For the country’s top three aluminium producers – Vedanta, Hindalco Industries and National Aluminium Company (Nalco), the challenge to contain the cost of metal production seems to have become more formidable now.
The spiralling prices of key ingredients in aluminium making – from alumina to coal, coal tar pitch and caustic soda – has rattled the companies. At the end of December 2017, the soaring prices of these key inputs had a total impact of $744 per tonne (year-on-year) on the aluminium production cost. This has negated the gains from aluminium prices on the London Metal Exchange (LME) strengthening from an average $1782 last financial year a tonne to $2,000 a tonne in 2017-18 (till November).
According to data from the Aluminium Association of India (AAI), alumina prices have gone up by 18 per cent over the past 12 months – from $271 to $400 per tonne – while the costs of imported coal and linkage coal have moved 62 per cent and 18 per cent, respectively. Prices of coal tar (CT) pitch and calcined petroleum (CP) coke have had impacts of $35 and $95 per tonne, respectively, on aluminium production.
The ballooning input costs are already showing up in aluminium-making costs of these companies. The overall increase in the production cost is more than 30 per cent on an average; the aluminium-making cost is up by $514 per tonne. The increase in cess and duties on coal, electricity duty, renewable power obligation and CP coke in the past three-four years have led to an increase of more than 10 per cent in the aluminium production cost. At the current output of three million tonnes per annum (mtpa), the annual impact on aluminium producers is to the tune of Rs 30 billion. If the producers run at the full-rated capacity of four mtpa, the impact could be Rs 40 billion.
“The LME price outlook for aluminium is bullish, but input costs are a pain for the producers. Some of the key inputs have seen sharp price hikes, mainly due to capacity closures in China, where pollution control remains a priority. In 2018, the key challenge for aluminium makers would be containing costs,” Nalco CMD and AAI President T K Chand had told Business Standard in an earlier conversation.
The pain seems to be more for Vedanta. Despite going for a volume ramp-up, Vedanta’s aluminium production cost was 22 per cent higher over a year ago at $1798 per tonne. The company attributed it to higher domestic coal costs due to coal shortages and appreciation of the Indian rupee vis-a-vis the US dollar. A source at Vedanta said, “We expect our aluminium production cost to mount further to $1,850-1,900 a tonne due to challenges related to coal and other input commodity inflation.”
The other key producer- Aditya Birla Group-owned Hindalco Industries has admitted in its investor presentation that a stronger rupee and an increase in input costs have moderated the gains from a surge in aluminium prices on the LME.

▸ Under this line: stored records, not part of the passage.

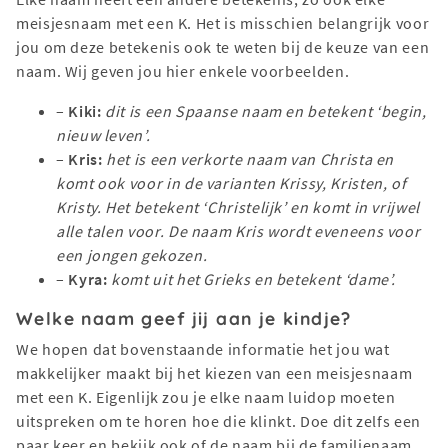
meisjesnaam met een K. Het is misschien belangrijk voor
jou om deze betekenis ook te weten bij de keuze van een
naam. Wij geven jou hier enkele voorbeelden.
–
Kiki:
dit is een Spaanse naam en betekent ‘begin,
nieuw leven’.
–
Kris:
het is een verkorte naam van Christa en
komt ook voor in de varianten Krissy, Kristen, of
Kristy. Het betekent ‘Christelijk’ en komt in vrijwel
alle talen voor. De naam Kris wordt eveneens voor
een jongen gekozen.
–
Kyra:
komt uit het Grieks en betekent ‘dame’.
Welke naam geef jij aan je kindje?
We hopen dat bovenstaande informatie het jou wat
makkelijker maakt bij het kiezen van een meisjesnaam
met een K. Eigenlijk zou je elke naam luidop moeten
uitspreken om te horen hoe die klinkt. Doe dit zelfs een
paar keer en bekijk ook of de naam bij de familienaam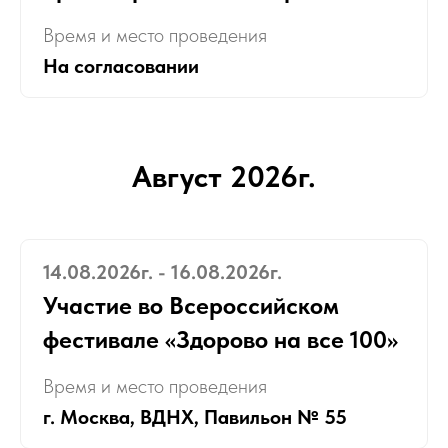
Время и место проведения
На согласовании
Август 2026г.
14.08.2026г. - 16.08.2026г.
Участие во Всероссийском
фестивале «Здорово на все 100»
Время и место проведения
г. Москва, ВДНХ, Павильон № 55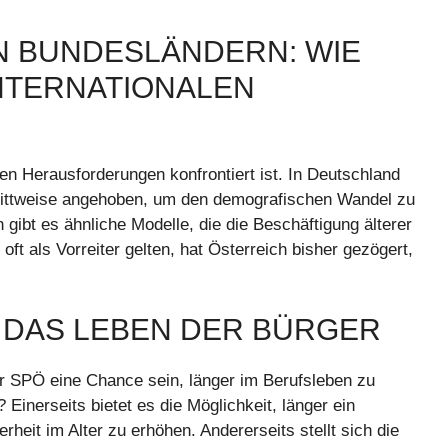
N BUNDESLÄNDERN: WIE
INTERNATIONALEN
sen Herausforderungen konfrontiert ist. In Deutschland
hrittweise angehoben, um den demografischen Wandel zu
gibt es ähnliche Modelle, die die Beschäftigung älterer
t als Vorreiter gelten, hat Österreich bisher gezögert,
 DAS LEBEN DER BÜRGER
er SPÖ eine Chance sein, länger im Berufsleben zu
Einerseits bietet es die Möglichkeit, länger ein
rheit im Alter zu erhöhen. Andererseits stellt sich die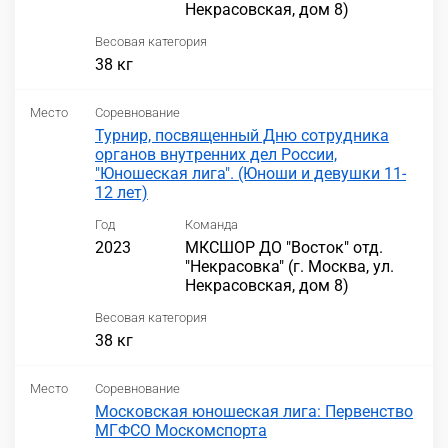
Некрасовская, дом 8)
Весовая категория
38 кг
Место
Соревнование
Турнир, посвященный Дню сотрудника
органов внутренних дел России,
"Юношеская лига". (Юноши и девушки 11-
12 лет)
Год
Команда
2023
МКСШОР ДО "Восток" отд.
"Некрасовка" (г. Москва, ул.
Некрасовская, дом 8)
Весовая категория
38 кг
Место
Соревнование
Московская юношеская лига: Первенство
МГФСО Москомспорта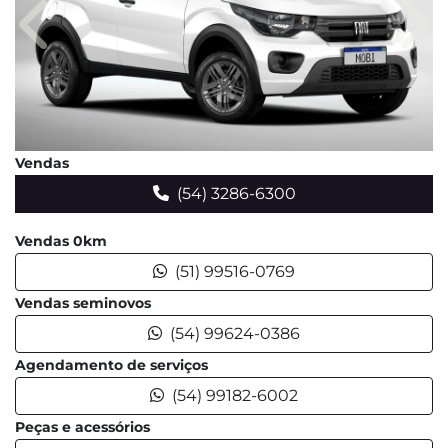
Anterior
Pró
Vendas
(54) 3286-6300
Vendas 0km
(51) 99516-0769
Vendas seminovos
(54) 99624-0386
Agendamento de serviços
(54) 99182-6002
Peças e acessórios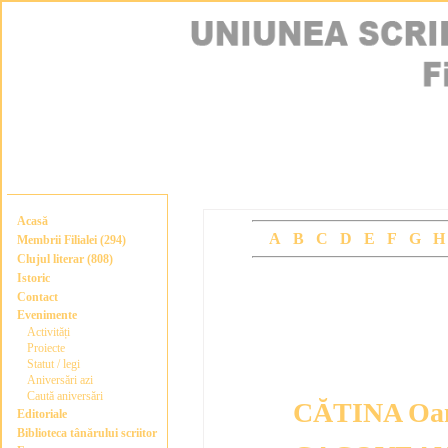
Acasă
A
B
C
D
E
F
G
Membrii Filialei (294)
Clujul literar (808)
Istoric
CLUJUL LITER
Contact
Evenimente
(ordine alfabeti
Activități
Proiecte
Statut / legi
Aniversări azi
Caută aniversări
CĂTINA Oa
Editoriale
Biblioteca tânărului scriitor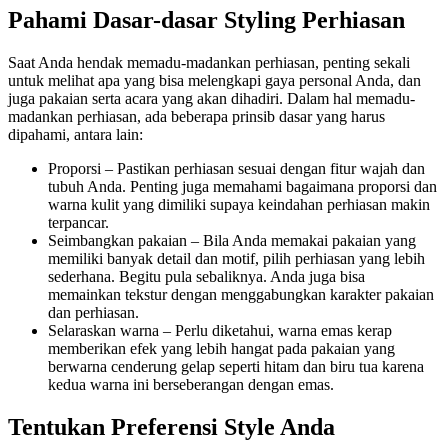
Pahami Dasar-dasar Styling Perhiasan
Saat Anda hendak memadu-madankan perhiasan, penting sekali
untuk melihat apa yang bisa melengkapi gaya personal Anda, dan
juga pakaian serta acara yang akan dihadiri. Dalam hal memadu-
madankan perhiasan, ada beberapa prinsib dasar yang harus
dipahami, antara lain:
Proporsi – Pastikan perhiasan sesuai dengan fitur wajah dan
tubuh Anda. Penting juga memahami bagaimana proporsi dan
warna kulit yang dimiliki supaya keindahan perhiasan makin
terpancar.
Seimbangkan pakaian – Bila Anda memakai pakaian yang
memiliki banyak detail dan motif, pilih perhiasan yang lebih
sederhana. Begitu pula sebaliknya. Anda juga bisa
memainkan tekstur dengan menggabungkan karakter pakaian
dan perhiasan.
Selaraskan warna – Perlu diketahui, warna emas kerap
memberikan efek yang lebih hangat pada pakaian yang
berwarna cenderung gelap seperti hitam dan biru tua karena
kedua warna ini berseberangan dengan emas.
Tentukan Preferensi Style Anda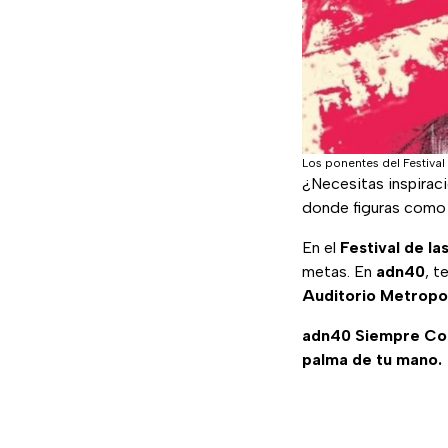
Los ponentes del Festival
¿Necesitas inspirac
donde figuras com
En el
Festival de la
metas. En
adn40
, t
Auditorio Metropol
adn40 Siempre C
palma de tu mano.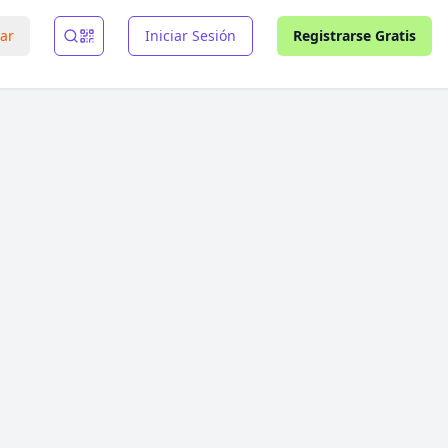
rar
Iniciar Sesión
Registrarse Gratis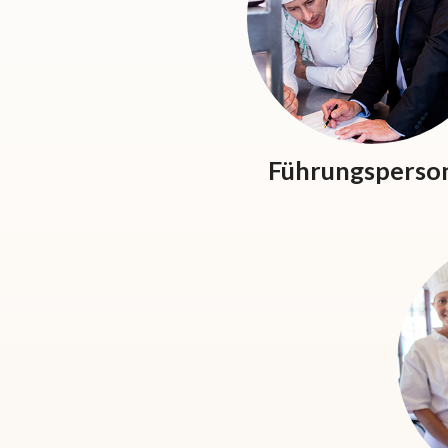
Führungsperso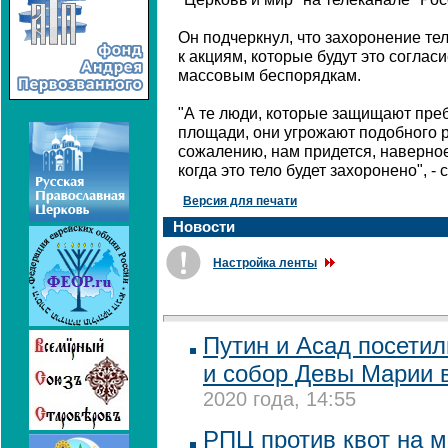
Он подчеркнул, что захоронение те
к акциям, которые будут это соглас
массовым беспорядкам.
"А те люди, которые защищают преб
площади, они угрожают подобного р
сожалению, нам придется, наверное
когда это тело будет захоронено", -
Версия для печати
Новости
Настройка ленты
Путин и Асад посети
и собор Девы Марии 
2020 года, 14:55
РПЦ против квот на 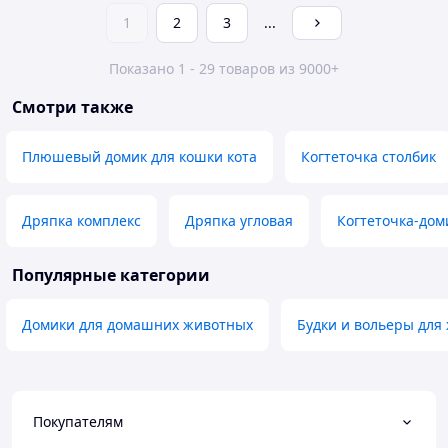
1
2
3
...
Показано 1 - 29 товаров из 9000+
Смотри также
Плюшевый домик для кошки кота
Когтеточка столбик
Дряпка комплекс
Дряпка угловая
Когтеточка-дом
Популярные категории
Домики для домашних животных
Будки и вольеры для
Покупателям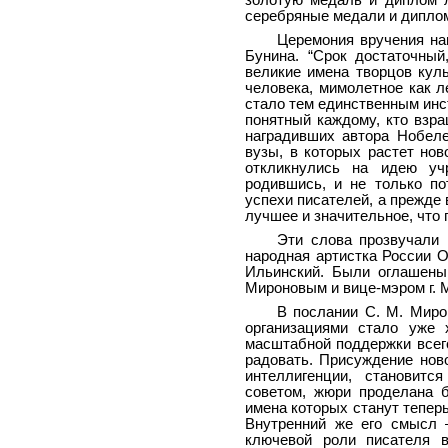
серебряные медали и дипло
Церемония вручения на
Бунина. “Срок достаточный
великие имена творцов куль
человека, мимолетное как л
стало тем единственным инс
понятный каждому, кто взра
наградивших автора Нобеле
вузы, в которых растет нов
откликнулись на идею уч
родившись, и не только п
успехи писателей, а прежде
лучшее и значительное, что
Эти слова прозвучали 
народная артистка России О
Ильинский. Были оглашены
Мироновым и вице-мэром г. 
В послании С. М. Мирон
организациями стало уже
масштабной поддержки всего
радовать. Присуждение ново
интеллигенции, становитс
советом, жюри проделана 
имена которых станут тепер
Внутренний же его смысл 
ключевой роли писателя в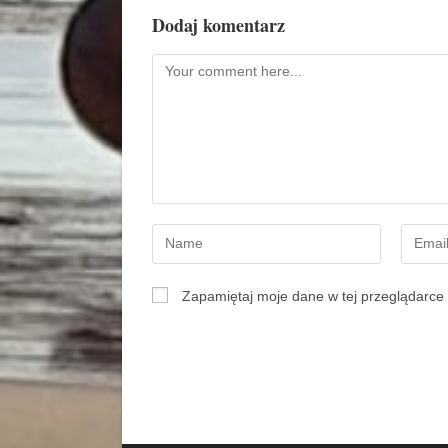
Dodaj komentarz
Zapamiętaj moje dane w tej przeglądarce 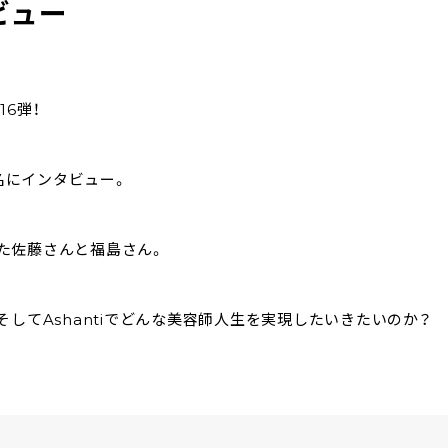
ビュー
16弾！
生2名にインタビュー。
した佐藤さんと福島さん。
してAshantiでどんな美容師人生を実現したいきたいのか？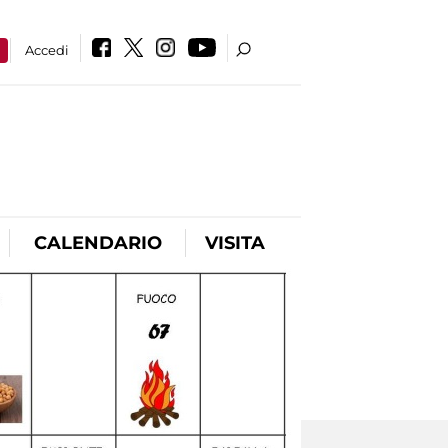
a
Accedi
CALENDARIO
VISITA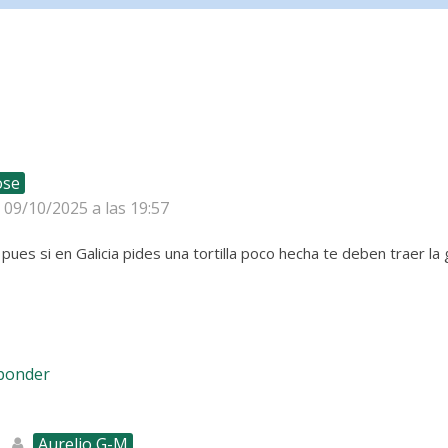
ose
l 09/10/2025 a las 19:57
pues si en Galicia pides una tortilla poco hecha te deben traer la 
sponder
Aurelio G-M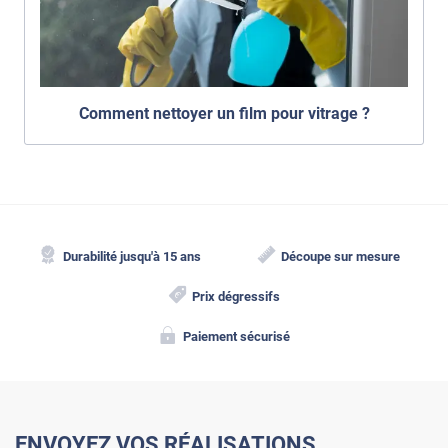
Comment nettoyer un film pour vitrage ?
Durabilité jusqu'à 15 ans
Découpe sur mesure
Prix dégressifs
Paiement sécurisé
ENVOYEZ VOS RÉALISATIONS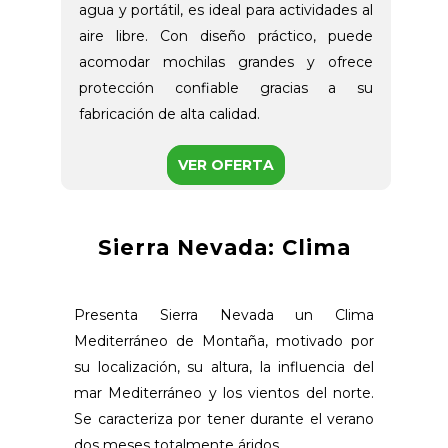
agua y portátil, es ideal para actividades al
aire libre. Con diseño práctico, puede
acomodar mochilas grandes y ofrece
protección confiable gracias a su
fabricación de alta calidad.
VER OFERTA
Sierra Nevada: Clima
Presenta Sierra Nevada un Clima
Mediterráneo de Montaña, motivado por
su localización, su altura, la influencia del
mar Mediterráneo y los vientos del norte.
Se caracteriza por tener durante el verano
dos meses totalmente áridos.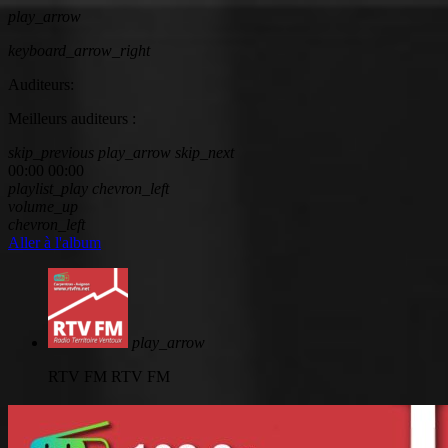
play_arrow
keyboard_arrow_right
Auditeurs:
Meilleurs auditeurs :
skip_previous
play_arrow
skip_next
00:00
00:00
playlist_play
chevron_left
volume_up
chevron_left
Aller à l'album
play_arrow
RTV FM
RTV FM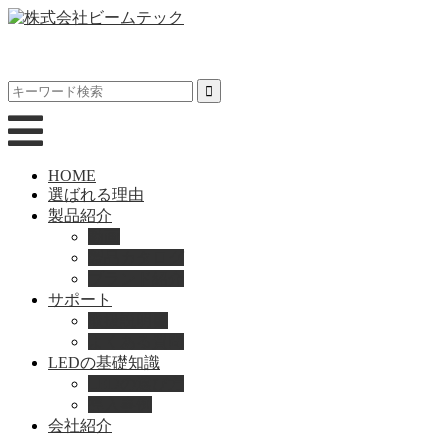
HOME
選ばれる理由
製品紹介
動画
製品カタログ
ブランド紹介
サポート
取扱説明書
よくある質問
LEDの基礎知識
LEDの選び方
導入事例
会社紹介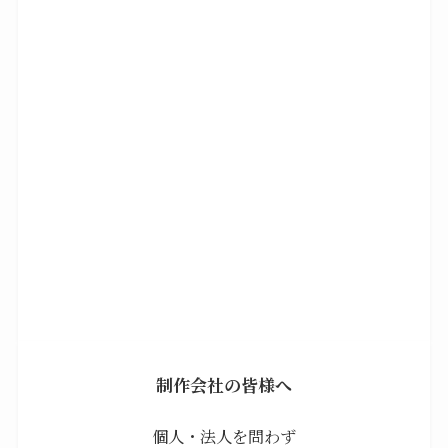
制作会社の皆様へ
個人・法人を問わず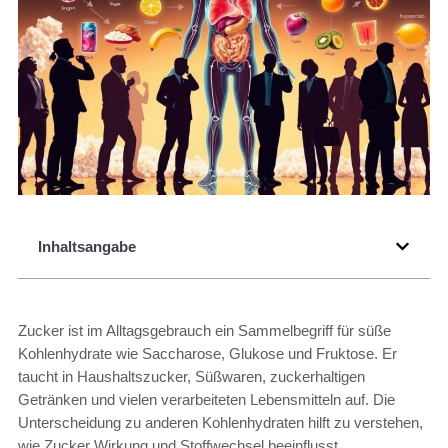
Inhaltsangabe
Zucker ist im Alltagsgebrauch ein Sammelbegriff für süße
Kohlenhydrate wie Saccharose, Glukose und Fruktose. Er
taucht in Haushaltszucker, Süßwaren, zuckerhaltigen
Getränken und vielen verarbeiteten Lebensmitteln auf. Die
Unterscheidung zu anderen Kohlenhydraten hilft zu verstehen,
wie Zucker Wirkung und Stoffwechsel beeinflusst.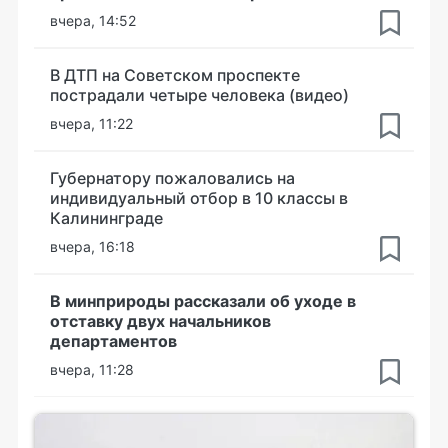
вчера, 14:52
В ДТП на Советском проспекте
пострадали четыре человека (видео)
вчера, 11:22
Губернатору пожаловались на
индивидуальный отбор в 10 классы в
Калининграде
вчера, 16:18
В минприроды рассказали об уходе в
отставку двух начальников
департаментов
вчера, 11:28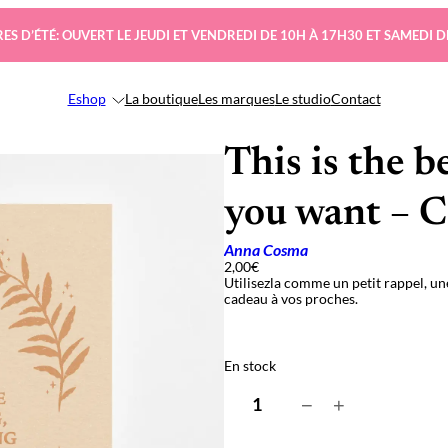
ES D’ÉTÉ: OUVERT LE JEUDI ET VENDREDI DE 10H À 17H30 ET SAMEDI D
Eshop
La boutique
Les marques
Le studio
Contact
This is the 
you want – C
Anna Cosma
2,00
€
Utilisezla comme un petit rappel, u
cadeau
à vos proches.
En stock
q
−
+
u
a
n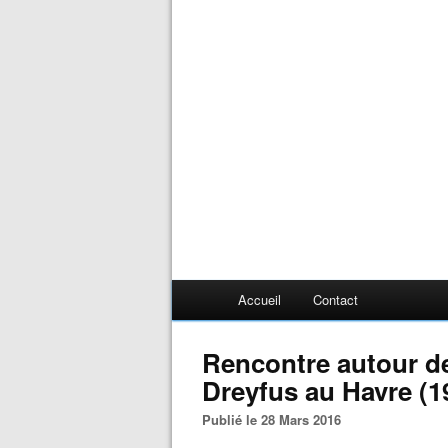
Accueil
Contact
Rencontre autour de
Dreyfus au Havre (1
Publié le 28 Mars 2016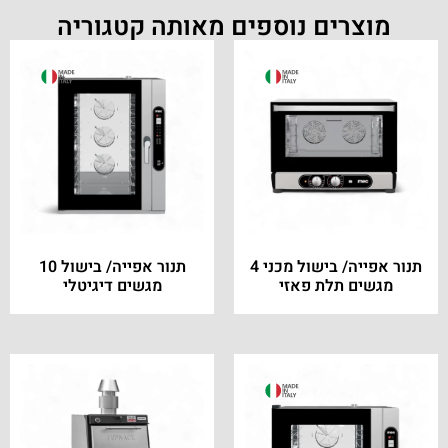
מוצרים נוספים מאותה קטגוריה
תנור אפייה/ בישול מכני 4
תנור אפייה/ בישול 10
מגשים תלת פאזי
מגשים דיגיטלי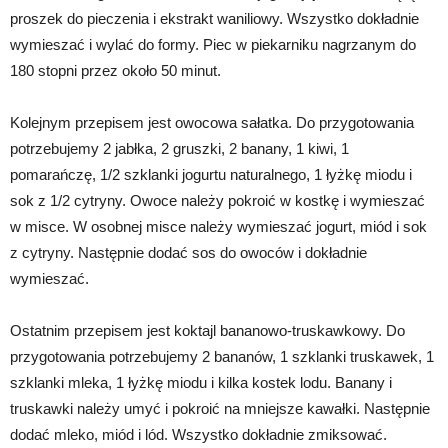
proszek do pieczenia i ekstrakt waniliowy. Wszystko dokładnie
wymieszać i wylać do formy. Piec w piekarniku nagrzanym do
180 stopni przez około 50 minut.
Kolejnym przepisem jest owocowa sałatka. Do przygotowania
potrzebujemy 2 jabłka, 2 gruszki, 2 banany, 1 kiwi, 1
pomarańczę, 1/2 szklanki jogurtu naturalnego, 1 łyżkę miodu i
sok z 1/2 cytryny. Owoce należy pokroić w kostkę i wymieszać
w misce. W osobnej misce należy wymieszać jogurt, miód i sok
z cytryny. Następnie dodać sos do owoców i dokładnie
wymieszać.
Ostatnim przepisem jest koktajl bananowo-truskawkowy. Do
przygotowania potrzebujemy 2 bananów, 1 szklanki truskawek, 1
szklanki mleka, 1 łyżkę miodu i kilka kostek lodu. Banany i
truskawki należy umyć i pokroić na mniejsze kawałki. Następnie
dodać mleko, miód i lód. Wszystko dokładnie zmiksować.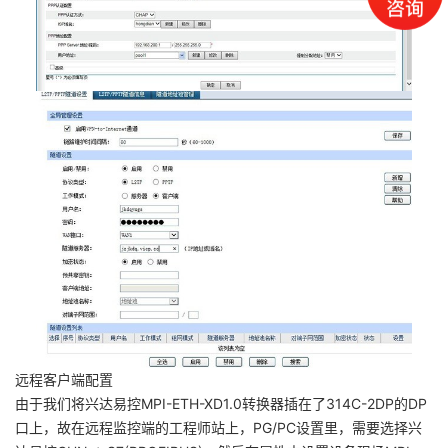
远程客户端配置
由于我们将兴达易控MPI-ETH-XD1.0转换器插在了314C-2DP的DP
口上，故在远程监控端的工程师站上，PG/PC设置里，需要选择兴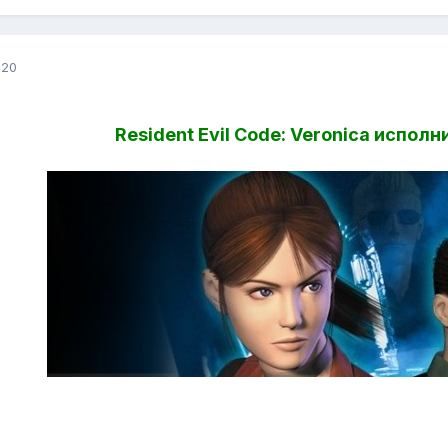
020
Resident Evil Code: Veronica исполн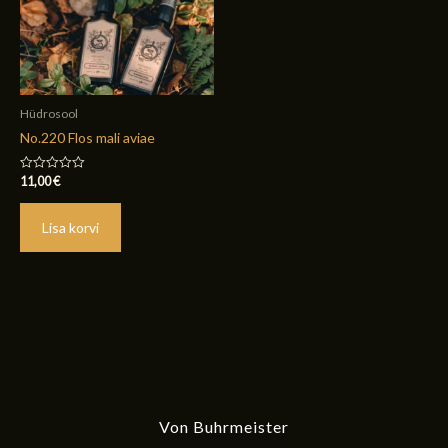
Hüdrosool
No.220 Flos mali aviae
11,00
€
Hinnanguga
0
/
5
Lisa korvi
Von Buhrmeister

With input costs hardly showing any signs of easing, Nalco is focusing on backward integration. Nalco already has a joint venture with Gujarat Alkalies & Chemicals Ltd, a Gujarat government company, to set up a caustic soda plant at Dahej with a cost of Rs 18 billion. It is considering setting up another caustic soda plant within the planned PCPIR (petroleum, chemicals & petrochemicals investment region) hub at Paradip. Nalco also has an agreement with steel PSU Neelechal Ispat Nigam Ltd (NINL) to set up a CT pitch plant.
According to AAI, the Indian government needs to take cues from China and West Asia, which support their aluminium producers through subsidies on power and tax sops. In China, the aluminium smelters get power tariff subsidies of $200 a tonne on aluminium production costs, 13-15 per cent export tax rebate on semi-fabricated aluminium products, and total waiver of import taxes on alumina and bauxite. Most of the smelters in West Asia are government-owned and enjoy preferential natural gas allocations at lower prices.